Historian Martha Joynt Kumar ’63 discusses the history of presidential transitions.
When Harry Truman assumed the presidency suddenly in April of 1945 following the death of Franklin Roosevelt, he wasn’t prepared. Frustrated by the lack of briefings and government coordination that would have served him well, Truman realized that moving forward there should be processes in place for incoming administrations to receive critical national security and domestic policy information so they can hit the ground running when they enter the White House.
Ever since, that concept has been embraced by outgoing presidents, whether they were wrapping up their second term or had lost in a bitter reelection fight. It has become a component of U.S. politics that has been taken for granted in the modern era. Until the 2020 presidential election.

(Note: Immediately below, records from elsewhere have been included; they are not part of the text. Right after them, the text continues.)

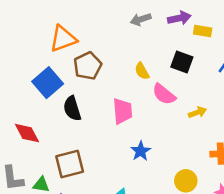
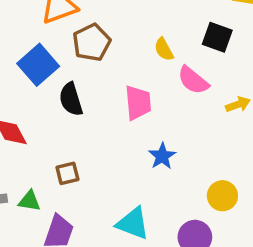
brown square: (70, 164) -> (67, 173), size x0.6

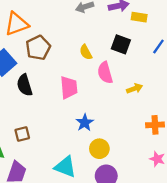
pink semicircle: (193, 80) -> (105, 73), turned 35
yellow circle: (222, 196) -> (99, 149), moved

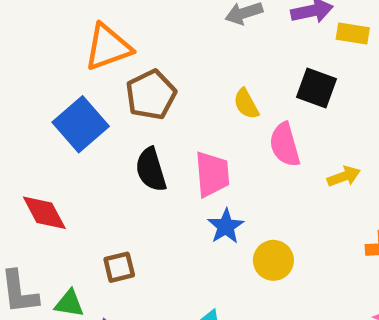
black semicircle: (25, 85) -> (151, 170), moved
blue star: (85, 123) -> (226, 226), moved
yellow circle: (99, 149) -> (273, 260), moved

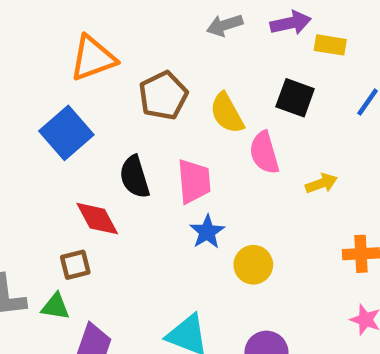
brown pentagon: (151, 95) -> (163, 96), moved
yellow semicircle: (246, 104) -> (227, 113), size x1.4
red diamond: (44, 213) -> (97, 219), moved
brown square: (119, 267) -> (75, 265), moved

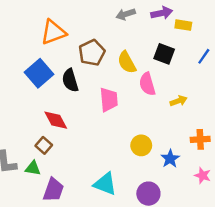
black semicircle: (135, 177) -> (70, 80), moved
blue star: (207, 232) -> (170, 159), moved
brown square: (75, 265) -> (44, 145), turned -35

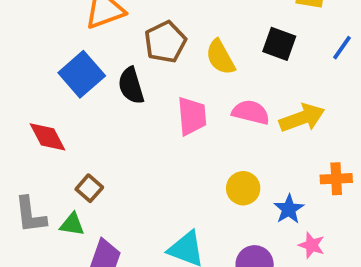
pink semicircle: (147, 84) -> (251, 112), moved, turned 120
yellow arrow: (179, 101) -> (302, 118), size x1.6
red diamond: (56, 120) -> (47, 137), moved
pink star: (203, 175) -> (312, 245), moved

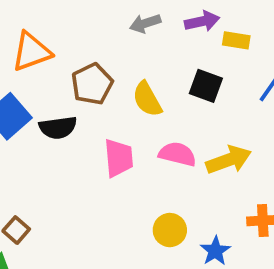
black semicircle: (131, 86) -> (58, 128), turned -81

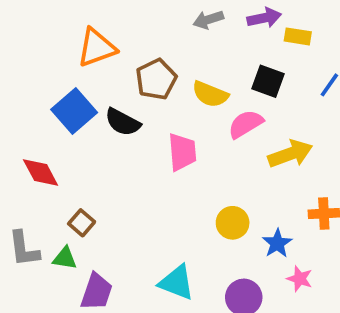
yellow semicircle: (147, 99) -> (210, 94), turned -39
black semicircle: (58, 128) -> (123, 122), turned 36
pink semicircle: (177, 154) -> (246, 124), moved, turned -45

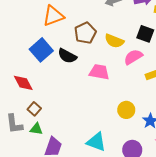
pink trapezoid: (182, 152) -> (99, 72), turned -75
brown square: (82, 223) -> (34, 109), moved

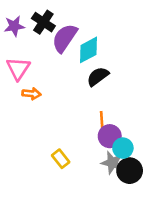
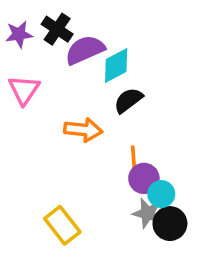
purple semicircle: (65, 38) -> (85, 50), turned 32
orange arrow: (31, 94) -> (83, 130), moved, size x1.5
yellow rectangle: (61, 159) -> (62, 225), moved, size x1.5

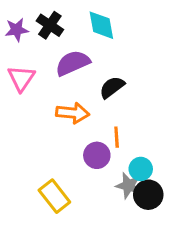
purple semicircle: (85, 50) -> (73, 63), moved
cyan diamond: (116, 66) -> (101, 25), moved, turned -72
purple circle: (144, 178) -> (97, 155), moved

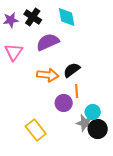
black semicircle: (112, 87) -> (72, 70), moved

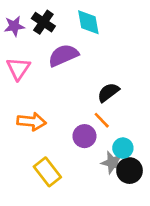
black semicircle: (72, 70) -> (108, 92), moved
orange arrow: (48, 75) -> (32, 122), moved
orange line: (77, 91) -> (102, 120), turned -40

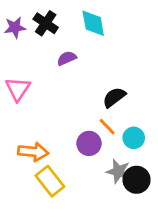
purple semicircle: (63, 55) -> (67, 58), size x0.6
pink triangle: (18, 69) -> (18, 89), moved
orange arrow: (32, 122) -> (33, 152), moved
cyan circle: (123, 148) -> (134, 138), moved

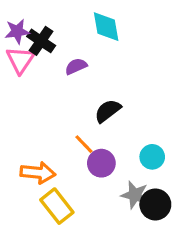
black cross: (46, 23) -> (41, 41), moved
pink triangle: (18, 89) -> (20, 60), moved
black semicircle: (114, 97) -> (108, 111), moved
orange line: (107, 127) -> (84, 144), moved

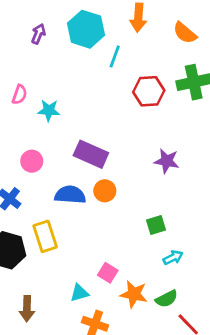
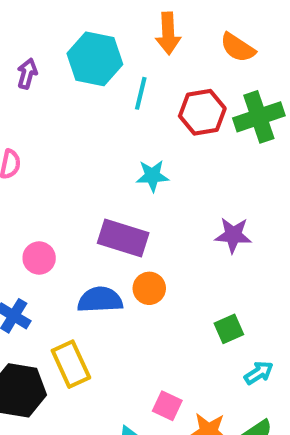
red hexagon: (149, 91) -> (202, 112), moved
cyan star: (49, 110) -> (152, 176), moved

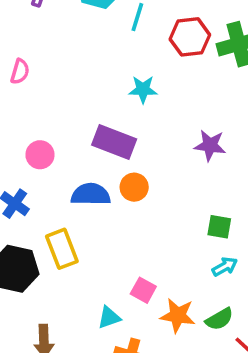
green square: (229, 329) -> (219, 227), moved, turned 30

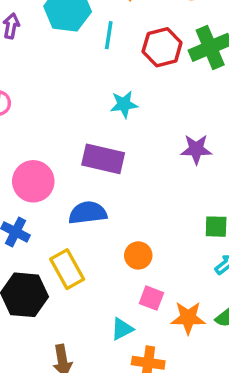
pink circle: (40, 155) -> (33, 181), size x1.5
orange circle: (134, 187) -> (138, 255), moved

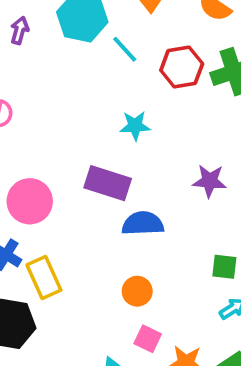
cyan line: (109, 35) -> (125, 49), turned -56
blue semicircle: (88, 213) -> (143, 223), moved
yellow rectangle: (67, 269) -> (44, 277), moved

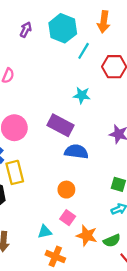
cyan line: (125, 49) -> (84, 51), turned 63

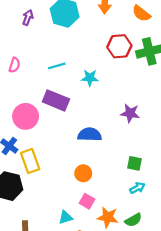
cyan line: (84, 51) -> (57, 66), moved, turned 49
purple rectangle: (60, 125) -> (56, 100), moved

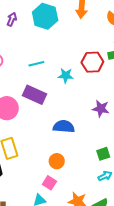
red hexagon: (119, 46) -> (92, 62), moved
green square: (135, 163) -> (103, 154), turned -32
pink square: (87, 201) -> (49, 183), moved

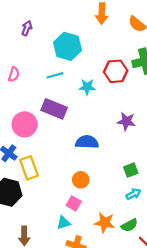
cyan hexagon: (45, 16) -> (67, 46), moved

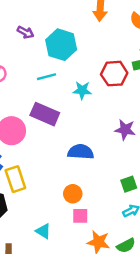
purple arrow: (27, 28) -> (25, 32), moved, turned 96
pink square: (74, 203) -> (80, 216), moved, turned -32
cyan triangle: (63, 223) -> (43, 231), moved, turned 48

Martha Joynt Kumar ’63, a presidential scholar and expert in White House communications and current member of the Connecticut College Board of Trustees, recently joined the Conn community for a virtual talk, “A Truncated Transition: The Impact on President Biden’s Administration.” Kumar, who serves as director of the White House Transition Project, a non-partisan organization that has helped ensure smooth presidential transitions since 1999, has been lauded by Republican and Democratic administrations alike for providing a wealth of knowledge to new White House staffs that prepare them for their new roles.
“Since the 1960’s, a series of laws have been passed requiring outgoing administrations to assemble certain types of information during the transition from across the government for incoming staff that have been very important in ensuring a bare minimum of what is needed,” Kumar said. “But in order to make the laws truly work as intended, there also needs to be a tacit understanding between the outgoing and incoming presidents about the institutional importance of the presidency itself.”
Kumar pointed to both the Carter and H.W. Bush administrations as examples of presidents who suffered stinging losses after bitterly fought reelection campaigns, but were devoted to doing everything in their power, above and beyond the minimum requirements of the law, to assist the incoming presidents and their staffs. George W. Bush also faced a shortened transition period in 2000/2001 due to the delayed outcome of the 2000 presidential election, but the overwhelming attitude of both parties over the years has been one of deep coordination and cooperation.
“By this bipartisan standard, Donald Trump’s handling of this most recent transition is the worst we’ve ever had,” Kumar argued, explaining that Trump’s refusal to concede the election to Joe Biden, and ordering his staff not to share information with the incoming team or initiate transition measures that are conducted through the Government Services Administration (GSA), both could have hindered the incoming White House staff from fully preparing for pandemic response and vaccine distribution, among other challenges facing the country.
The discussion was hosted by the Department of Government and International Relations, and organized by Professor and Department Chair Tristan Borer, and Susan Eckert Lynch ’62 Professor of Government Maryanne Borrelli.
While Kumar said it was regrettable that we didn’t see more cooperation during the transition from the Trump Administration, Biden’s team—and George W. Bush’s two decades earlier—were still able to make the best of their shortened transitions and devote time to solidifying their staffs and priorities.
“In Bush’s case, he had more time to start crafting legislative proposals and policies with his team relating to issues such as education, tax cuts and an office of faith-based initiatives, while Biden could focus on the pandemic response, the economy, racial justice and climate,” Kumar said. “So, despite a lot of challenges, Biden was still able to hit the ground running.”